La catastrophe a coûté la vie à huit Marseillais et Marseillaises. Durant cette séquence, tragédie d’envergure nationale, Benoît Payan et son équipe municipale n’auront donc pas ménagé leurs efforts : la mairie est délocalisée dans l’école Roosevelt, où des lits de camp sont installés. Le maire, ses adjoints, son cabinet, son équipe de communication, les employés municipaux assureront une présence sur site intense et H24. Et Benoît Payan, dont le visage est plutôt inconnu des profanes de la politique, a ainsi pris un peu plus d’épaisseur au terme du drame de Tivoli qui l’a donc vu être en continu sur tous les fronts : médiatique, politique, auprès des secours et pendant plus de cinq jours endosser le costume de « capitaine » des opérations. « Aujourd’hui plus qu’hier, Benoît Payan a cette reconnaissance, celle de savoir à la fois gérer les crises et le quotidien. Il est de plus en plus l’homme de la situation », complète Yannick Ohanessian.

« Personne ne peut lui contester sa légitimité »

Mohammed Bensaada, militant LFI et candidat malheureux à la députation sur l’une des deux circonscriptions des quartiers Nord, ne contredira pas Yannick Ohanessian. Si les relations entre LFI et le Printemps Marseillais ont pu être très tendu « personne ne peut aujourd’hui lui contester sa légitimité. Il est le seul maire à bord, le seul maire de Marseille », estime-t-il. « Entre les municipales de 2020 et avril 2023, il s’en est passé des choses. On sortait du mandat Hollande [qui vient du PS tout comme Benoît Payan à l’époque]. Entre-temps il y a eu des actes », salue encore l’Insoumis.

La rue de Tivoli a forcément rappelé la rue d’Aubagne. En 2018, l’effondrement de deux immeubles insalubres faisait également huit victimes. Ce drame a été l’un des axes forts de la conquête de la mairie de Marseille par la team Payan. La gestion de l’enfer de Tivoli revêtait donc pour l’équipe municipale une charge symbolique forte, un coche à ne surtout pas manquer. En plus de l’évidente et première nécessité d’accompagner les victimes.
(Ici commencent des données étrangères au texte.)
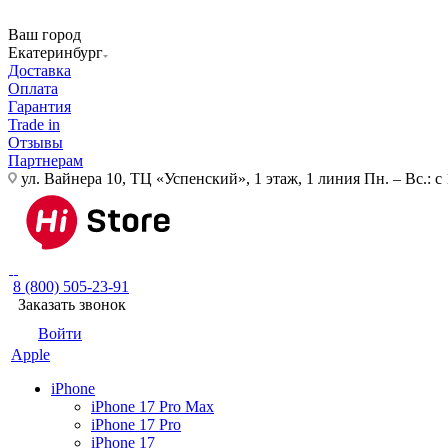
Ваш город
Екатеринбург
Доставка
Оплата
Гарантия
Trade in
Отзывы
Партнерам
ул. Вайнера 10, ТЦ «Успенский», 1 этаж, 1 линия
Пн. – Вс.: с
8 (800) 505-23-91
Заказать звонок
Войти
Apple
iPhone
iPhone 17 Pro Max
iPhone 17 Pro
iPhone 17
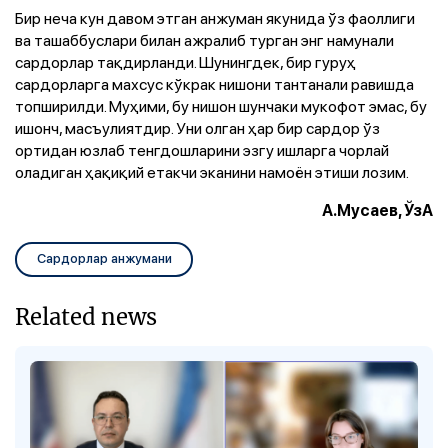
Бир неча кун давом этган анжуман якунида ўз фаоллиги
ва ташаббуслари билан ажралиб турган энг намунали
сардорлар тақдирланди. Шунингдек, бир гуруҳ
сардорларга махсус кўкрак нишони тантанали равишда
топширилди. Муҳими, бу нишон шунчаки мукофот эмас, бу
ишонч, масъулиятдир. Уни олган ҳар бир сардор ўз
ортидан юзлаб тенгдошларини эзгу ишларга чорлай
оладиган ҳақиқий етакчи эканини намоён этиши лозим.
А.Мусаев, ЎзА
Сардорлар анжумани
Related news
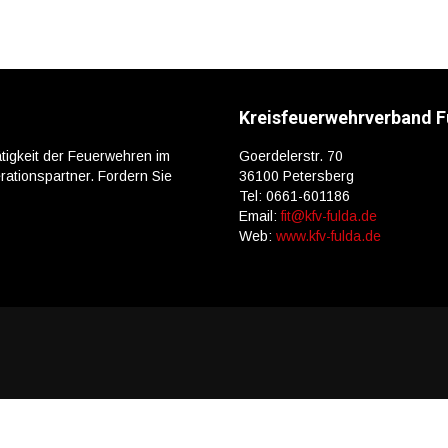
Kreisfeuerwehrverband F
tigkeit der Feuerwehren im
Goerdelerstr. 70
ationspartner. Fordern Sie
36100 Petersberg
Tel: 0661-601186
Email:
fit@kfv-fulda.de
Web:
www.kfv-fulda.de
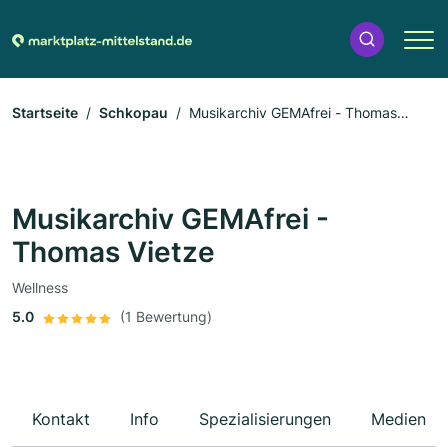
Startseite
Schkopau
Musikarchiv GEMAfrei - Thomas
Vietze
Musikarchiv GEMAfrei -
Thomas Vietze
Wellness
5.0
(1 Bewertung)
Kontakt
Info
Spezialisierungen
Medien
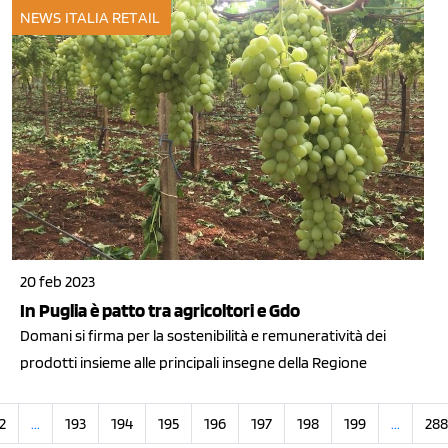
NEWS ITALIA
RETAIL
20 feb 2023
In Puglia è patto tra agricoltori e Gdo
Domani si firma per la sostenibilità e remuneratività dei
prodotti insieme alle principali insegne della Regione
2
...
193
194
195
196
197
198
199
...
288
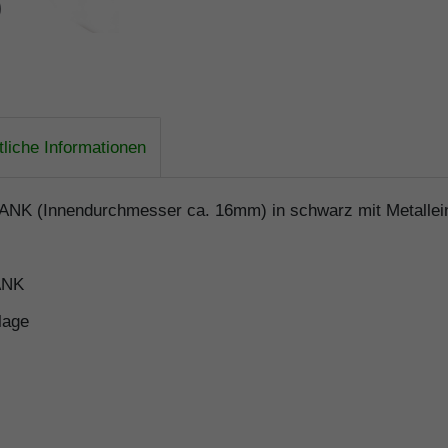
liche Informationen
ANK (Innendurchmesser ca. 16mm) in schwarz mit Metallei
ANK
lage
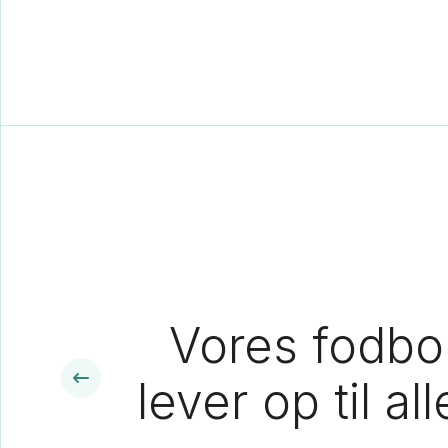
Vores fodbol
lever op til a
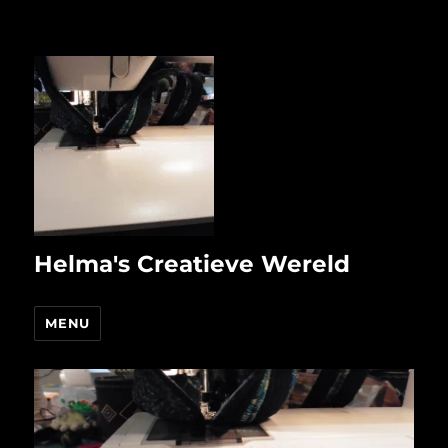
Helma's Creatieve Wereld
MENU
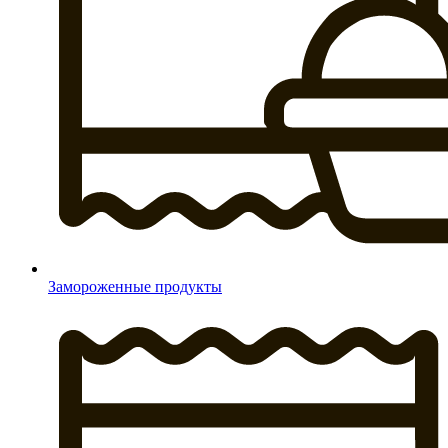
Замороженные продукты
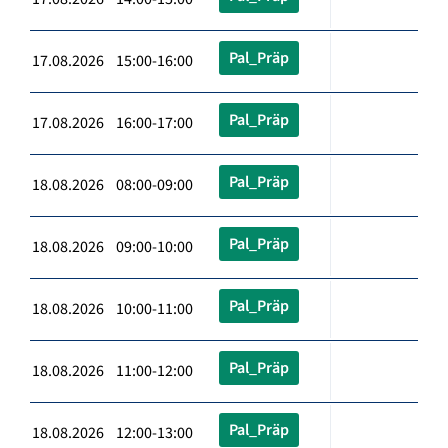
Pal_Präp
17.08.2026 15:00-16:00
Pal_Präp
17.08.2026 16:00-17:00
Pal_Präp
18.08.2026 08:00-09:00
Pal_Präp
18.08.2026 09:00-10:00
Pal_Präp
18.08.2026 10:00-11:00
Pal_Präp
18.08.2026 11:00-12:00
Pal_Präp
18.08.2026 12:00-13:00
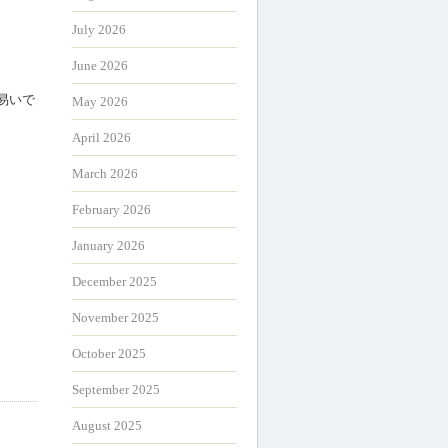
July 2026
June 2026
易いで
May 2026
April 2026
March 2026
February 2026
January 2026
December 2025
November 2025
October 2025
September 2025
August 2025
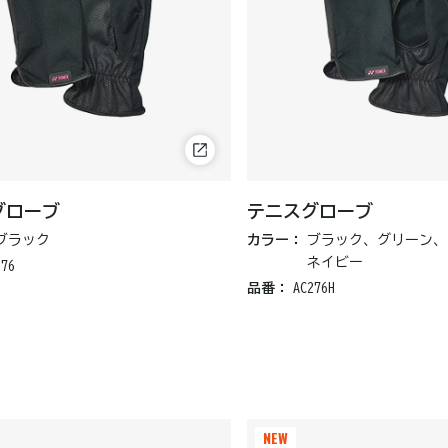
グローブ
テニスグローブ
ブラック
カラー：
ブラック、グリーン、
ネイビー
276
品番：
AC276H
NEW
« J’avais un accord avec Michel [Rubirola] mais pas avec Benoît [Payan] et si je l’ai fait, c’est parce que je ne doutais pas de sa capacité. Je n’ai pas attendu la rue de Tivoli, qui, malheureusement, n’a fait que mettre en lumière ce qu’il est : Benoît Payan a le charisme de la fonction », avance pour sa part Samia Ghali.

Entre le Covid-19, la guerre en Ukraine et ses réfugiés marseillais ou, plus récemment donc, le drame de la rue de Tivoli, Benoît Payan aura eu, comme l’évoque souvent son entourage, « un mandat de crises » « Et c’est dans le pire qu’on montre hélas le meilleur », avance Samia Ghali, avant de conclure : « c’est à l’usage qu’on devient maire, un titre ne fait pas l’homme. Aujourd’hui, ce procès en légitimité est tombé ».